# White Marble Stained and needs Cleaned



## ABLE1 (Apr 30, 2005)

Ok Guys and Gals,

First, let me say that I am posting this for a friend that does not have a PC so please accept my direct lack of knowledge on this issue.

Second, I was not quite sure what forum to post this so I thought I would start here and if wrong I am sure that someone will point me in the right direction.

A little Background. My friend is a painting contractor by trade but does get involved with other things as we all do from time to time. He has a customer that installed some White Marble around his pool area about 2 years ago. At the time the mason installed the marble it was not sealed with anything (as it maybe should have). The Marble has developed a Black Stain of some sorts that is being asked that it be cleaned. So far a pressure washer has be used with no success.

The thinking is to try some chemical (ie acid) to clean the Marble but at this time would like some additional input before doing so. This brings the reason for this post. 
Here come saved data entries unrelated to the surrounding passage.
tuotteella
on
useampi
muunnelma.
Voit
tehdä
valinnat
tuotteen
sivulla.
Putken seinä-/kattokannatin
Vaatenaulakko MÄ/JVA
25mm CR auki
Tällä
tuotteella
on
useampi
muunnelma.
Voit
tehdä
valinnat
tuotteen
Anybody here had any experience with Marble and how to clean stains that really works???

My plan is to print out any and all response to the above and give them to the painter for his edification so he can make a logical decision.

Thanks in advance to all that respond, an please if this is the wrong forum please let me know. 
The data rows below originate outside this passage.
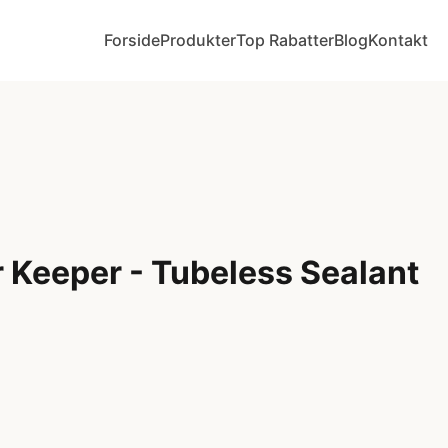
Forside
Produkter
Top Rabatter
Blog
Kontakt
 Keeper - Tubeless Sealant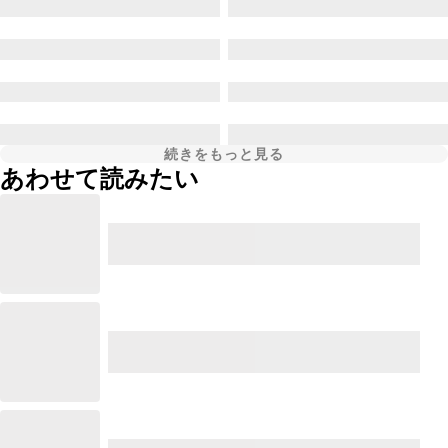
続きをもっと見る
あわせて読みたい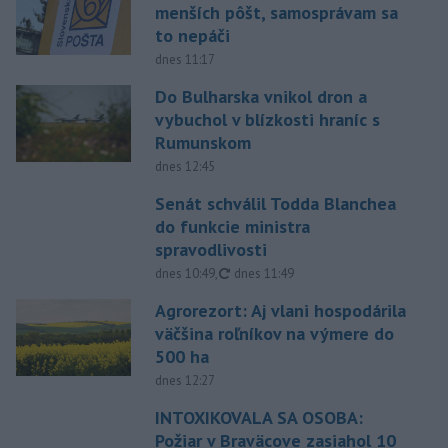
menších pôšt, samosprávam sa
to nepáči
dnes 11:17
Do Bulharska vnikol dron a
vybuchol v blízkosti hraníc s
Rumunskom
dnes 12:45
Senát schválil Todda Blanchea
do funkcie ministra
spravodlivosti
aktualizované
dnes 10:49
,
dnes 11:49
Agrorezort: Aj vlani hospodárila
väčšina roľníkov na výmere do
500 ha
dnes 12:27
INTOXIKOVALA SA OSOBA:
Požiar v Braväcove zasiahol 10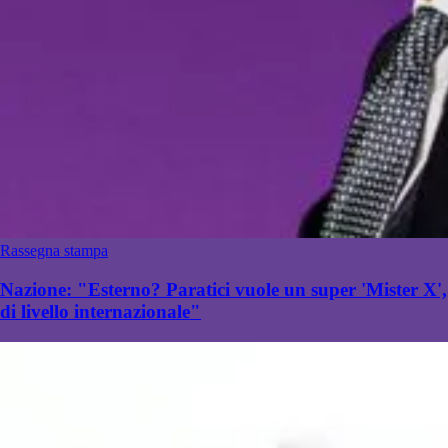
Rassegna stampa
Nazione: "Esterno? Paratici vuole un super 'Mister X',
di livello internazionale"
I could have placed it under Masonry, Power Washing, Cleaning, or General Off Topic or maybe others.

Thanks again.

Les


----------



## tkle (Apr 15, 2006)

I don't know about marble but I know dealing with white grout and white brick ,acid can leave a greenish yellow residue if not done right.I would say use TSP or perhaps the stain can be bleached.Unfortunatly if it was never sealed the stain is probably into the marble and there for good.


----------



## Double-A (Jul 3, 2006)

We've used products from Aqua Mix before with good results, in particular their poultice.

http://www.aquamix.com/for_professionals/products/pg_detail.asp?pdid=32515&pgid=9833

Have your friend contact them and get their recommendations. They have several types of cleaners depending on the stain. The poultice will not harm the marble, so we like to start with it.

We are not in the stone business. We have done some cleaning and restoration on exterior marble pieces in our area due to a lack of skilled professionals. Our experience is limited. Others on the forums may have more experience.


----------



## ABLE1 (Apr 30, 2005)

Ok, thanks for the input. I am going to send this question over to another forum to see what the response might be.

Again thanks,

Les


----------



## JIM CARROLL (May 29, 2006)

stay away from acidic cleaners with marble, i would suggest calling a qualified pressure cleaning contractor that could identify the stains. check out prosoco.com they make cleaners for anything just about everything.


----------